◆ PROBLEM DETAILS:
Pull out every line with the word "video" from the entries below.

◆ Source records:

──────────────────────────────

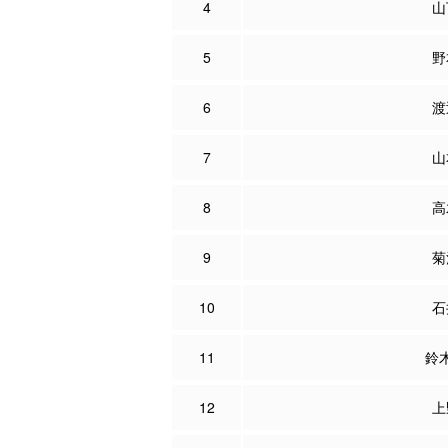
4
山
5
野
6
渡
7
山
8
高
9
菊
10
石
11
鈴
12
上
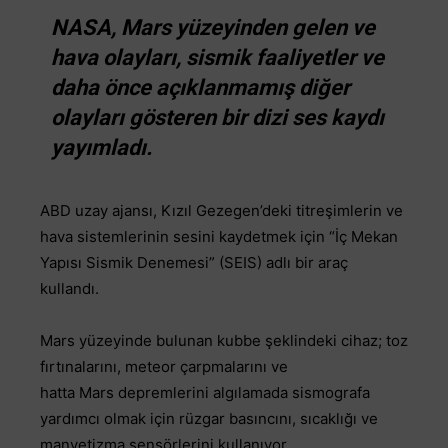
NASA, Mars yüzeyinden gelen ve
hava olayları, sismik faaliyetler ve
daha önce açıklanmamış diğer
olayları gösteren bir dizi ses kaydı
yayımladı.
ABD uzay ajansı, Kızıl Gezegen’deki titreşimlerin ve
hava sistemlerinin sesini kaydetmek için “İç Mekan
Yapısı Sismik Denemesi” (SEIS) adlı bir araç
kullandı.
Mars yüzeyinde bulunan kubbe şeklindeki cihaz; toz
fırtınalarını, meteor çarpmalarını ve
hatta Mars depremlerini algılamada sismografa
yardımcı olmak için rüzgar basıncını, sıcaklığı ve
manyetizma sensörlerini kullanıyor.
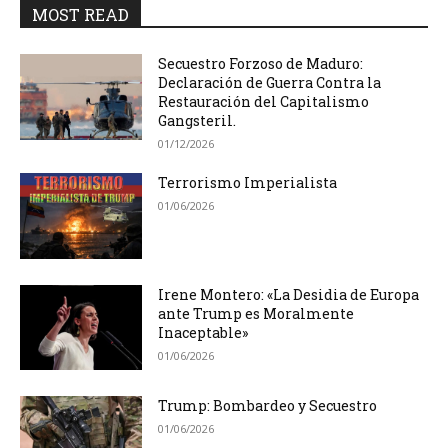
MOST READ
Secuestro Forzoso de Maduro:
Declaración de Guerra Contra la
Restauración del Capitalismo
Gangsteril.
01/12/2026
Terrorismo Imperialista
01/06/2026
Irene Montero: «La Desidia de Europa
ante Trump es Moralmente
Inaceptable»
01/06/2026
Trump: Bombardeo y Secuestro
01/06/2026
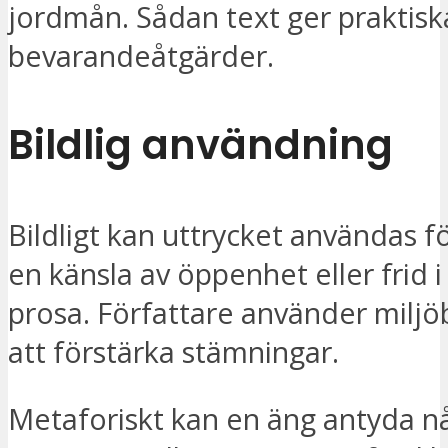
jordmån. Sådan text ger praktisk
bevarandeåtgärder.
Bildlig användning
Bildligt kan uttrycket användas f
en känsla av öppenhet eller frid i
prosa. Författare använder miljöb
att förstärka stämningar.
Metaforiskt kan en äng antyda n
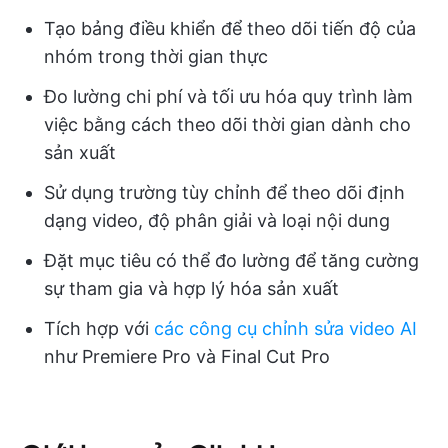
Tạo bảng điều khiển để theo dõi tiến độ của
nhóm trong thời gian thực
Đo lường chi phí và tối ưu hóa quy trình làm
việc bằng cách theo dõi thời gian dành cho
sản xuất
Sử dụng trường tùy chỉnh để theo dõi định
dạng video, độ phân giải và loại nội dung
Đặt mục tiêu có thể đo lường để tăng cường
sự tham gia và hợp lý hóa sản xuất
Tích hợp với
các công cụ chỉnh sửa video AI
như Premiere Pro và Final Cut Pro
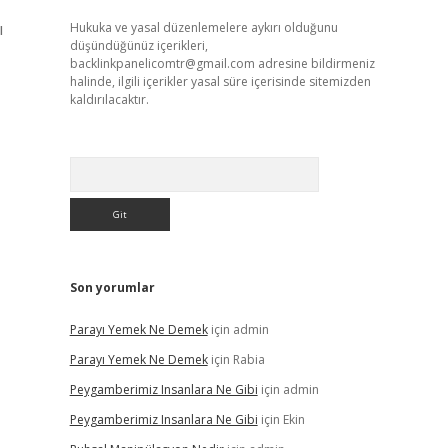
ı
Hukuka ve yasal düzenlemelere aykırı olduğunu
düşündüğünüz içerikleri,
backlinkpanelicomtr@gmail.com
adresine bildirmeniz
halinde, ilgili içerikler yasal süre içerisinde sitemizden
kaldırılacaktır.
Arama
Son yorumlar
Parayı Yemek Ne Demek
için
admin
Parayı Yemek Ne Demek
için
Rabia
Peygamberimiz Insanlara Ne Gibi
için
admin
Peygamberimiz Insanlara Ne Gibi
için
Ekin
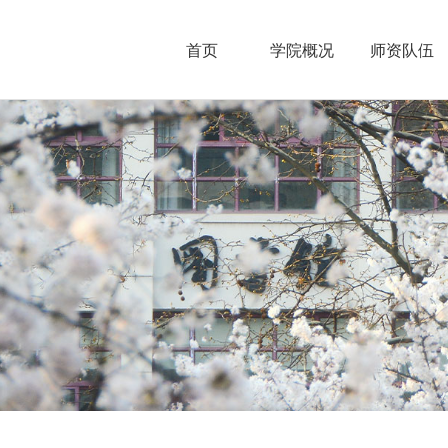
首页
学院概况
师资队伍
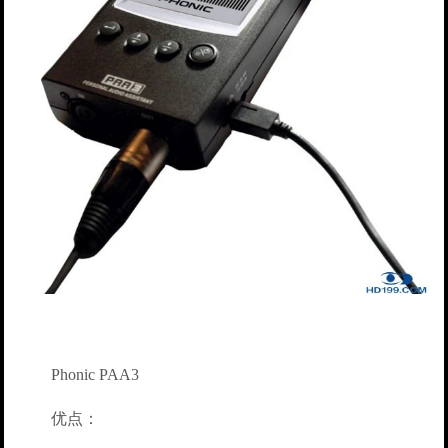
Phonic PAA3
优点：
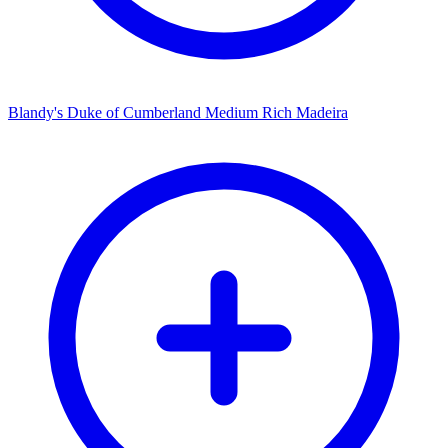
Blandy's Duke of Cumberland Medium Rich Madeira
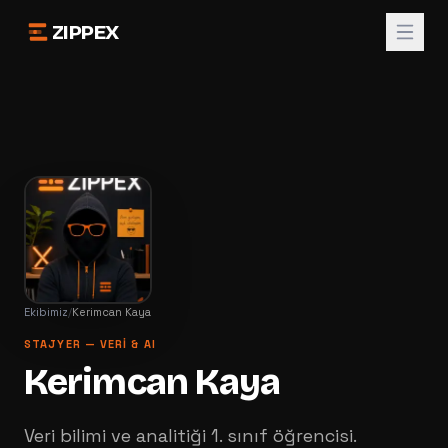
ZIPPEX
Ekibimiz
/
Kerimcan Kaya
STAJYER — VERI & AI
Kerimcan Kaya
Veri bilimi ve analitiği 1. sınıf öğrencisi.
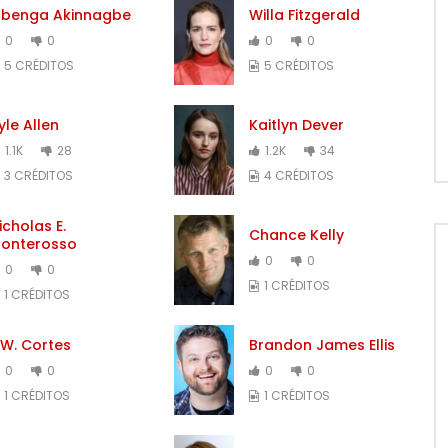
benga Akinnagbe
Willa Fitzgerald
0
0
0
0
5 CRÉDITOS
5 CRÉDITOS
yle Allen
Kaitlyn Dever
1.1K
28
1.2K
34
3 CRÉDITOS
4 CRÉDITOS
icholas E.
Chance Kelly
onterosso
0
0
0
0
1 CRÉDITOS
1 CRÉDITOS
.W. Cortes
Brandon James Ellis
0
0
0
0
1 CRÉDITOS
1 CRÉDITOS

──────────────────────────────

◆ RESPONSE TO THIS EXERCISE:
dạng video, độ phân giải và loại nội dung
các công cụ chỉnh sửa video AI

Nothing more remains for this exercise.